Avaler le miroir, manger une glace

Lisette Lombé © karel duerinckx

Lisette Lombé se promène sur le même bitume que tout le monde… mais son regard y distingue d’autres choses. Elle nous livre ici ses humeurs poétiques.

Nous y sommes! Dernière chronique, dernière halte, sur papier, avant le break de l’été et le ressourcement souhaité à toute créativité… Au fil des mois et des pérégrinations à travers villes, le défi d’écrire, avec des deadlines à respecter, a fait, peu à peu, place au plaisir de l’expérimentation entre deux publications. Les textes du début de l’automne dernier, toujours un chouïa trop courts, ont commencé à se délier et à se libérer de certaines exigences formelles. La peur du verbiage est devenue joie du verbe en partage. Grâce à ce rendez-vous bimensuel, j’ai découvert et appris à m’autoriser la volubilité des raconteuses d’histoires. Il m’est même encore resté assez de matière pour grandir dans le métier d’écrivaine. Devoir couper dans le texte, faire diminuer le compteur à signes, est un luxe que je connaissais fort peu en tant que poétesse. C’est devenu un véritable jeu.

Ne restons-nous pas toujours, quelque part, ces animaux aux aguets, ces consciences en alerte, mu0026#xEA;me les doigts de pieds en u0026#xE9;ventail?

C’est comme si cette page avait été un espace pour développer une confiance en d’autres voix et en d’autres voies. J’ai reçu des messages d’encouragement et des remerciements de la part de lecteurs et de lectrices. J’ai pris le temps de répondre à l’une ou l’autre question, dans le respect de mon intimité. J’ai mesuré la chance de ces échanges discrets et bienveillants, loin de l’agressivité et du tranchant aveugle des réseaux sociaux. En arpentant ces « trottoirs philosophes », il m’est aussi apparu avec clarté que le monde de demain serait résolument synonyme de dialogue et de délicatesse, ou ne serait pas. A l’entame du repos bien mérité des guerrières et des guerriers du quotidien, je me sens désormais capable de convoquer d’autres forces que celle de la colère, sans pour autant étouffer dans l’oeuf cette dernière.

De la rue, j’ai ramené des violences verbales, des expressions biscornues, de vraies curiosités langagières mais j’ai surtout été la témoin privilégiée de nouvelles manières de dire et d’être au monde. J’ai marché avec, j’ai marché pour, j’ai marché dans, j’ai marché hors.
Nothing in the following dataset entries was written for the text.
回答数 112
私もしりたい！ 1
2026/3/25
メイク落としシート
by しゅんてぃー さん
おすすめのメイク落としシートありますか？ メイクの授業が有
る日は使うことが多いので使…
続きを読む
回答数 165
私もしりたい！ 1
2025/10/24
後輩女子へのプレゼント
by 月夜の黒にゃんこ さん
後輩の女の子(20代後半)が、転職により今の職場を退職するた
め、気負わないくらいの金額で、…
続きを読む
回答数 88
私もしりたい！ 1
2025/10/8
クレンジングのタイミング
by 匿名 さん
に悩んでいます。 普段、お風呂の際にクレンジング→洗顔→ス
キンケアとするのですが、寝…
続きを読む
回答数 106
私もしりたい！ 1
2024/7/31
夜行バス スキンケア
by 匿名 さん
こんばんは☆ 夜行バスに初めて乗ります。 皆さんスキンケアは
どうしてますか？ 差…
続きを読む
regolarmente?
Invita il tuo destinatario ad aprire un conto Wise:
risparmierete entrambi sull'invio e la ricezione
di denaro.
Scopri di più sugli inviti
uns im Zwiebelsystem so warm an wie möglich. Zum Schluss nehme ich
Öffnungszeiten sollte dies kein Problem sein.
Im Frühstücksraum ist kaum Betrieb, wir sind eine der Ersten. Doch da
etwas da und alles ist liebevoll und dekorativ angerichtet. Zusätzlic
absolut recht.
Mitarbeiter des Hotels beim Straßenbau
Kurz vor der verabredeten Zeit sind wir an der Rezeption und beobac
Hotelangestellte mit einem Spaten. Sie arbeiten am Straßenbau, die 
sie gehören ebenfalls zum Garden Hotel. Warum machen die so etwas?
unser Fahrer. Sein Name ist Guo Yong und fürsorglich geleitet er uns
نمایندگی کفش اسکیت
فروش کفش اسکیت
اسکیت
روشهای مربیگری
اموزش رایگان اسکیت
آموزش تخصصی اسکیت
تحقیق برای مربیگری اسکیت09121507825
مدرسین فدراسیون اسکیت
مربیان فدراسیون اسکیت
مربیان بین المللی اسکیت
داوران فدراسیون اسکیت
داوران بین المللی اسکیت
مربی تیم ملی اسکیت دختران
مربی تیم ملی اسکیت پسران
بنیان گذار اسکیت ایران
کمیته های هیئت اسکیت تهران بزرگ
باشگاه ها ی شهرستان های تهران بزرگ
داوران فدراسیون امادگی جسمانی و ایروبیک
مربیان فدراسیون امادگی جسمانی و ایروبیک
J’ai marché à côté et aux côtés de vulnérabilités, d’humanités, de masculinités, de féminités, de non-binarités, avec la porosité de ces « passoires qui, de passage en passage, tamisent l’infini ». Ce n’est pas une posture, ce n’est pas du lyrisme de circonstance, c’est exactement comme cela que je l’ai ressenti et vécu.

Je repense, par exemple, à cette période joyeuse durant laquelle j’ai pu recommencer à intervenir au sein des établissements scolaires… Le bout de chemin que je devais parcourir entre l’endroit où je trouvais à garer mon véhicule et l’endroit où je retrouvais les enseignantes, ce bout de chemin-là était, à chaque fois, empli de surprises. Je repense à ce ciel rougeoyant au-dessus d’un bâtiment et à cette humilité face à la beauté des éléments. Je repense à ces citations de femmes inspirantes sur les murs, à cette oie peu farouche qui semblait me défier dans ma fatigue, à la fraîcheur d’une fontaine en pleine fournaise. Je repense à ces milliers d’origamis en forme de coeurs, pliés par des élèves et suspendus à des fils, en soutien au personnel soignant. Je repense à cette effervescence de groupe dans les cours de récréation et dans les couloirs, à cette rangée de scooters, à cette rangée de casiers multicolores, à ce bruit typique de la jeunesse. Etre l’inverse du regard qui ne voit pas, être l’inverse de l’oreille qui ne s’ouvre pas. Etre l’inverse des forces d’invisibilisation ou de silenciation. Etre l’inverse de l’indifférence.

Existe-t-il des vacances pour cette attention-là? Peut-on réellement prendre congé du monde? Suffit-il de se déconnecter des journaux télévisés et des gazettes pour ne pas que l’agitation de l’injuste continue à nous bouleverser? N’embarque-t-on pas son quartier, sa ville, son pays en voyageant, ses soucis, ses tracas, même en rêvant? Ne restons-nous pas toujours, quelque part, ces animaux aux aguets, ces consciences en alerte, même les doigts de pieds en éventail? Je me souviens que je concluais ma toute première chronique par ce questionnement: « Suis-je à ma juste place? » Aujourd’hui, en écrivant ces quelques lignes d’avant-trêve, j’ai bien l’impression que oui.